21 Ocak 2016 Perşembe

Porsche GT4, GT3 ve GT3 RS Pist Sürüşü, Porsche Leipzig

 Porsche Leipzig'de bulunma sebebim, yukarıdaki üç modeli (GT3 RS, 911 GT3, Cayman GT4) kullanmak. En önde giden GT3 Cup Car'ın ise, sadece yolcu koltuğuna oturmakla yetineceğim.
Korkuyorum, çünkü sabah saatlerinde Leipzig’e ayak bastığımdan beri yağmur dinmedi. Merak etmeyin, şimşekten ya da karanlıktan korkmayacak kadar büyüdüm. Sadece yarın Porsche’nin en hırçın yol otomobillerini mükemmel bir sürüş pistinde limitlerinde kullanacağım ve yolun ıslak olması bu canavarları dizginlememde bana hiç yardımcı olmayacak. Dahası pist sürüşü, güvenlik önlemleri nedeniyle hayal ettiğim kadar eğlenceli geçemeyecek...
Leipzig Test Pisti, Porsche Leipzig fabrikası ve müşteri merkezi ile aynı kampuste yer alıyor. Pisti özel kılan ise, dünyanın önemli pistlerindeki ünlü virajlardan oluşuyor olması. Başka bir deyişle, burada atılan bir tur dünyayı dolaşmaya bedel. :)
Burası sadece bir fabrika olmanın çok ötesinde, kapsamlı bir Porsche merkezi. Cayenne, Panamera ve Cayman modellerinin üretildiği fabrikanın hemen yanı başında bir sürüş pisti var. Bu pist, dünyadaki çeşitli pistlerin en keyifli virajlarının birleşiminden oluşuyor. Başka bir deyişle, Leipzig pistinde tek bir tur attığınız zaman dünyanın çeşitli yerlerindeki özel pistlerden birer parça deneyimlemiş oluyorsunuz. Bu pisti, en saldırgan Porschelerle turlayacağımı bilmek ise, normalde 80 atış/dk olan nabzımı 160 atış/dk seviyesine çıkarmaya yetiyor.
Porsche Cayman GT4, 911 GT3, GT3 RS, GT3 Cup Car.
Lava Orange rengiyle GT3 RS, görsel olarak da büyülüyor.
Ertesi gün sabah erkenden Porsche Leipzig’e vardığımda korkum dinmişti, çünkü hava şimdilik kuruydu. Evet bulutlar hala havada cirit atıyor, ama en azıdan öğlene kadar yağış beklenmiyor. Dahası, dün yağan yağmur pistteki tüm kiri ve tozu temizlemiş. Asfaltın en saf hali beni bekliyor. En hırçın Porscheleri deneyimlemek için sabırsızlanıyorum.  İçimdeki “Bilgilendirme toplantısını hızlıca bitirin ki bir an önce sürüşe geçelim” zerzenişinin sebebi de tamamen bu yüzden.
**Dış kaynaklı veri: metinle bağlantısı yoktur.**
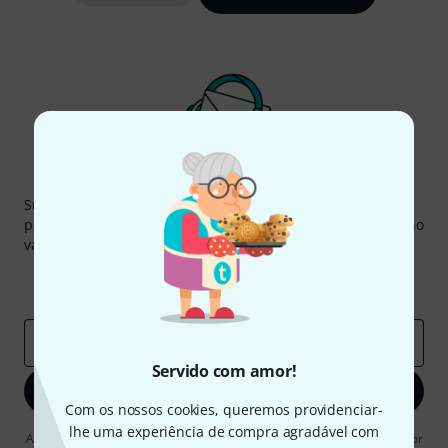
Newsletter Thomann
Subscreva a Newsletter da Thomann em inglês e com um
pouco de sorte você poderá ganhar um dos
50 vouchers
no
valor de
50 €
cada!
Contribuições inspiradoras
Ofertas
Insights da Thomann
Endereço de e-mail
*
Servido com amor!
Inscreva-se agora
Com os nossos cookies, queremos providenciar-
lhe uma experiência de compra agradável com
Ao clicar em "Inscreva-se agora", concordo em receber publicidade por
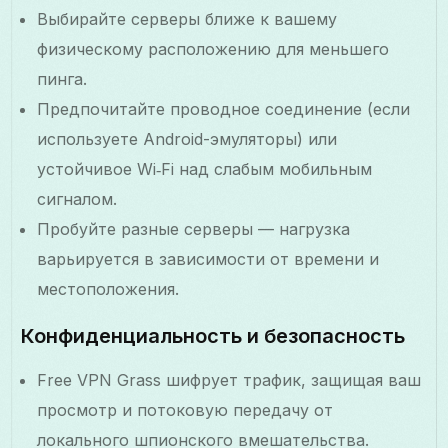
Выбирайте серверы ближе к вашему
физическому расположению для меньшего
пинга.
Предпочитайте проводное соединение (если
используете Android-эмуляторы) или
устойчивое Wi‑Fi над слабым мобильным
сигналом.
Пробуйте разные серверы — нагрузка
варьируется в зависимости от времени и
местоположения.
Конфиденциальность и безопасность
Free VPN Grass шифрует трафик, защищая ваш
просмотр и потоковую передачу от
локального шпионского вмешательства.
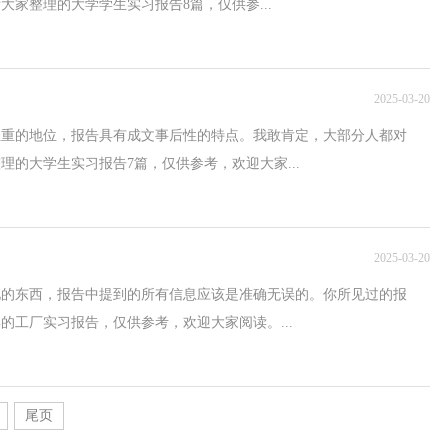
家整理的大学学生实习报告8篇，仅供参...
2025-03-20
轻重的地位，报告具有成文事后性的特点。我敢肯定，大部分人都对
的大学生实习报告7篇，仅供参考，欢迎大家...
2025-03-20
见的东西，报告中提到的所有信息应该是准确无误的。你所见过的报
的工厂实习报告，仅供参考，欢迎大家阅读。...
尾页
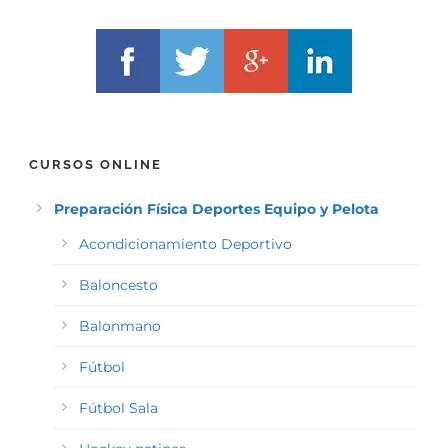
CURSOS ONLINE
Preparación Física Deportes Equipo y Pelota
Acondicionamiento Deportivo
Baloncesto
Balonmano
Fútbol
Fútbol Sala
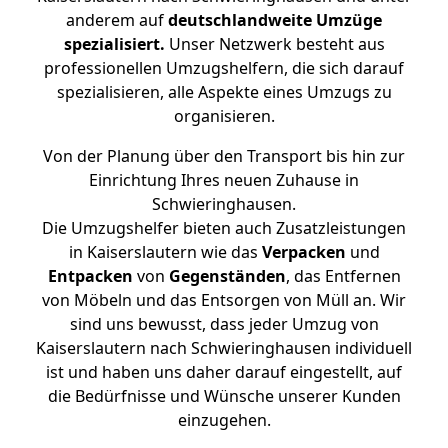
anderem auf
deutschlandweite Umzüge
spezialisiert.
Unser Netzwerk besteht aus
professionellen Umzugshelfern, die sich darauf
spezialisieren, alle Aspekte eines Umzugs zu
organisieren.
Von der Planung über den Transport bis hin zur
Einrichtung Ihres neuen Zuhause in
Schwieringhausen.
Die Umzugshelfer bieten auch Zusatzleistungen
in Kaiserslautern wie das
Verpacken
und
Entpacken
von
Gegenständen
, das Entfernen
von Möbeln und das Entsorgen von Müll an. Wir
sind uns bewusst, dass jeder Umzug von
Kaiserslautern nach Schwieringhausen individuell
ist und haben uns daher darauf eingestellt, auf
die Bedürfnisse und Wünsche unserer Kunden
einzugehen.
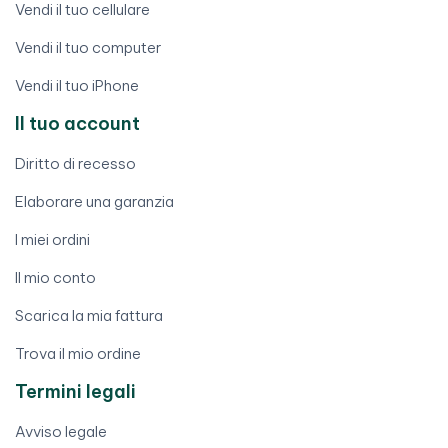
Vendi il tuo cellulare
Vendi il tuo computer
Vendi il tuo iPhone
Il tuo account
Diritto di recesso
Elaborare una garanzia
I miei ordini
Il mio conto
Scarica la mia fattura
Trova il mio ordine
Termini legali
Avviso legale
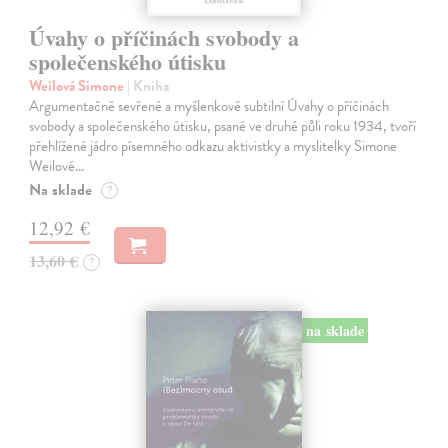
Úvahy o příčinách svobody a
společenského útisku
Weilová Simone
| Kniha
Argumentačně sevřené a myšlenkově subtilní Úvahy o příčinách
svobody a společenského útisku, psané ve druhé půli roku 1934, tvoří
přehlížené jádro písemného odkazu aktivistky a myslitelky Simone
Weilové…
Na sklade
?
12,92 €
13,60 €
?
na sklade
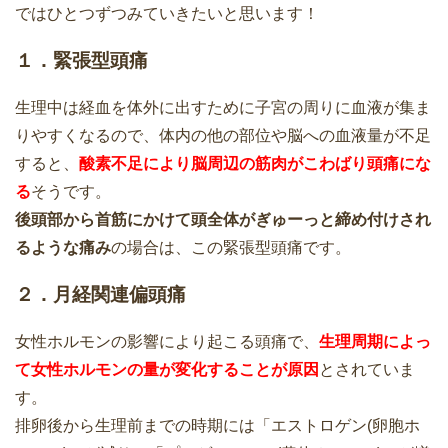
ではひとつずつみていきたいと思います！
１．緊張型頭痛
生理中は経血を体外に出すために子宮の周りに血液が集ま
りやすくなるので、体内の他の部位や脳への血液量が不足
すると、
酸素不足により脳周辺の筋肉がこわばり頭痛にな
る
そうです。
後頭部から首筋にかけて頭全体がぎゅーっと締め付けされ
るような痛み
の場合は、この緊張型頭痛です。
２．月経関連偏頭痛
女性ホルモンの影響により起こる頭痛で、
生理周期によっ
て女性ホルモンの量が変化することが原因
とされていま
す。
排卵後から生理前までの時期には「エストロゲン(卵胞ホ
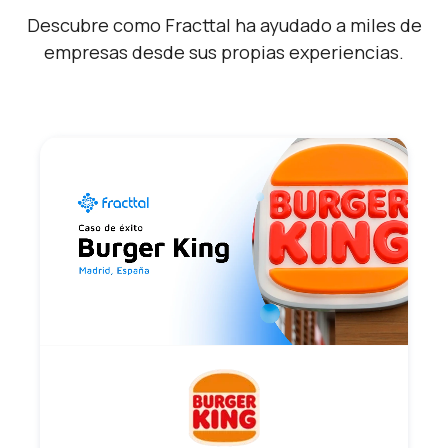
Descubre como Fracttal ha ayudado a miles de
empresas desde sus propias experiencias.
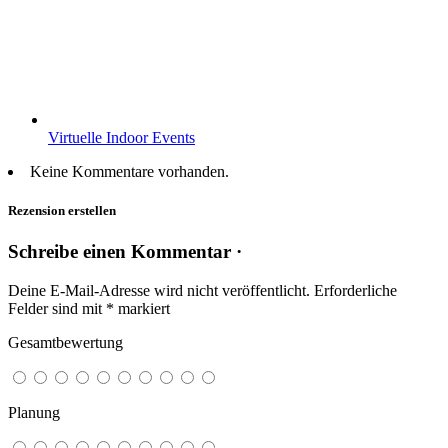
Virtuelle Indoor Events
Keine Kommentare vorhanden.
Rezension erstellen
Schreibe einen Kommentar ·
Deine E-Mail-Adresse wird nicht veröffentlicht.
Erforderliche
Felder sind mit
*
markiert
Gesamtbewertung
Planung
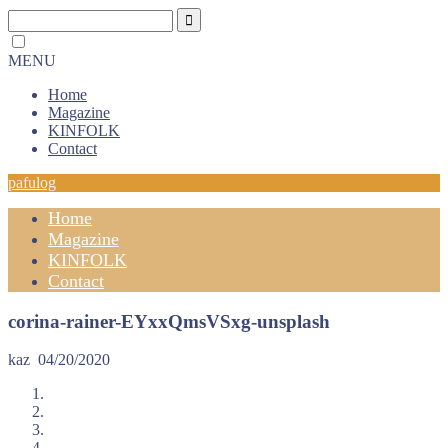
MENU
Home
Magazine
KINFOLK
Contact
pafulog
Home
Magazine
KINFOLK
Contact
corina-rainer-EYxxQmsVSxg-unsplash
kaz
04/20/2020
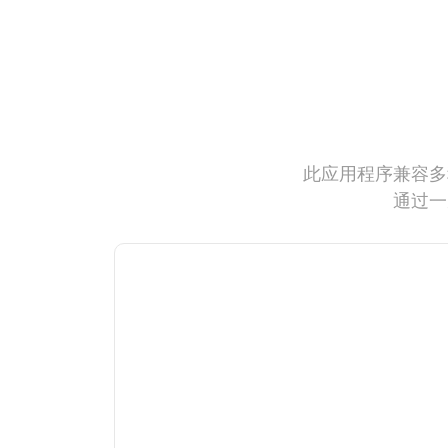
此应用程序兼容多
通过一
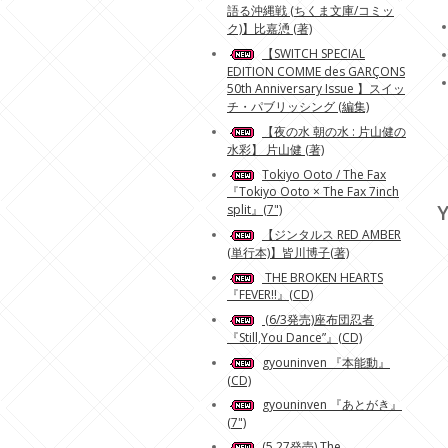
語る沖縄戦 (ちくま文庫/コミッ
ク)】比嘉慂 (著)
【SWITCH SPECIAL
EDITION COMME des GARÇONS
50th Anniversary Issue 】スイッ
チ・パブリッシング (編集)
【夜の水 朝の水 : 片山健の
水彩】 片山健 (著)
Tokiyo Ooto / The Fax
『Tokiyo Ooto × The Fax 7inch
Y
split』(7")
【ジンタルス RED AMBER
(単行本)】皆川博子(著)
THE BROKEN HEARTS
『FEVER!!』(CD)
(6/3発売)座布団忍者
『Still,You Dance”』(CD)
gyouninven 『本能動』
(CD)
gyouninven 『あとがき』
(7")
(5.27発売) The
Otomobil sürmek ciddi bir iştir. Hele ki sürdüğünüz otomobil bir
Porsche GT3 RS ise, işinizi daha da ciddiye almanız yararınızadır. 
Pitte üç özel model arka arkaya bekliyor. Cayman GT4, 911 GT3, ve 911 GT3 RS. Güçlerinin toplamı tamı tamına 1350 beygir eden bu canavarların her biriyle dörder atacağız. Kalp atışlarımızı düşürmek için verilecek 10 dk’lık kısa aranın ardından üçer tur daha atma sözümüz var.

GT3'ün (kırmızı olan) arka kanadı gerçekten devasa. GT3 RS'i (gri)
gördükten sonraysa, GT3'ün kanadının normal ölçülerde
olduğunu düşünüyorsunuz.  
911 GT3 ile başlıyorum. GT3’te 3.8 litrelik boxer motor görev yapıyor. 475 beygir güç üreten bu motor Carrera S’deki motorun geliştirilmiş bir versiyonu. Motorda ve şaside kullanılan parçaların çoğu GT3’e özel. Bu yüzden sürüş anlamında iki modelin arasında dağlar kadar fark var.
Gövdedeki aerodinamik eklentiler, GT otomobillerinin standart
Porsche'lere göre yola daha fazla tutunmasını sağlıyor. 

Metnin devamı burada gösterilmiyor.